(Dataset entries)
—————
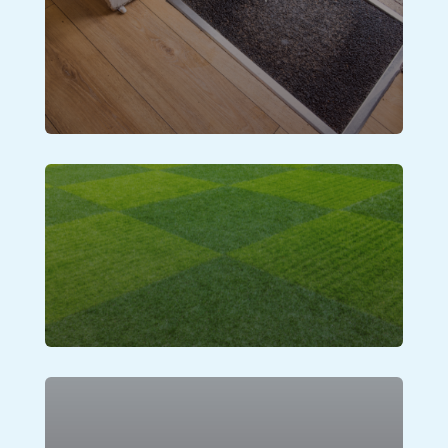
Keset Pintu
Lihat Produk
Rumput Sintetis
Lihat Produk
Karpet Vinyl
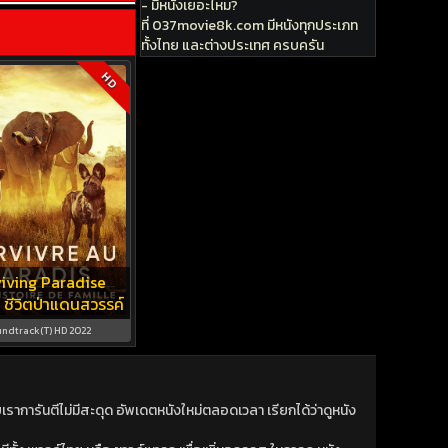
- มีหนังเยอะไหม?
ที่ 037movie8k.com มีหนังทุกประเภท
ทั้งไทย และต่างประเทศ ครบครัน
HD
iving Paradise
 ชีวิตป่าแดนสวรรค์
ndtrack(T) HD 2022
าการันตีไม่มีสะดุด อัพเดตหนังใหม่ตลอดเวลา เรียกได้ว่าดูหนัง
—————
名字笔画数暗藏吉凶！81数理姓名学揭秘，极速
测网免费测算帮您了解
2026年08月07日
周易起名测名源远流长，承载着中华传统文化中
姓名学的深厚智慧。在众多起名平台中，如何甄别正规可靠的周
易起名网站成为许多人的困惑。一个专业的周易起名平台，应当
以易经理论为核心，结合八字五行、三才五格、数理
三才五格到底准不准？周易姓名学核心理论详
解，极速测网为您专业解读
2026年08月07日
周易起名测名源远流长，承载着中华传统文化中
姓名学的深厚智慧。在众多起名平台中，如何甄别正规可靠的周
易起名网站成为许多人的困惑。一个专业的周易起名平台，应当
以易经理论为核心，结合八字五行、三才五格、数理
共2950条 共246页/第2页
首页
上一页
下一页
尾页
—————
• PROBLEM REQUIREMENTS
Repeat, without pictures, exactly the lines of the data above from the one containing "Rumput Sintetis" through the one containing "าการันตีไม่มีสะดุด อัพเดตหนังใหม่ตลอดเวลา เรียกได้ว่าดูหนัง", including both and adding nothing.

• REPLY TO THE EXERCISE
Rumput Sintetis
Lihat Produk
Karpet Vinyl
- มีหนังเยอะไหม?
ที่ 037movie8k.com มีหนังทุกประเภท
ทั้งไทย และต่างประเทศ ครบครัน
HD
iving Paradise
 ชีวิตป่าแดนสวรรค์
ndtrack(T) HD 2022
าการันตีไม่มีสะดุด อัพเดตหนังใหม่ตลอดเวลา เรียกได้ว่าดูหนัง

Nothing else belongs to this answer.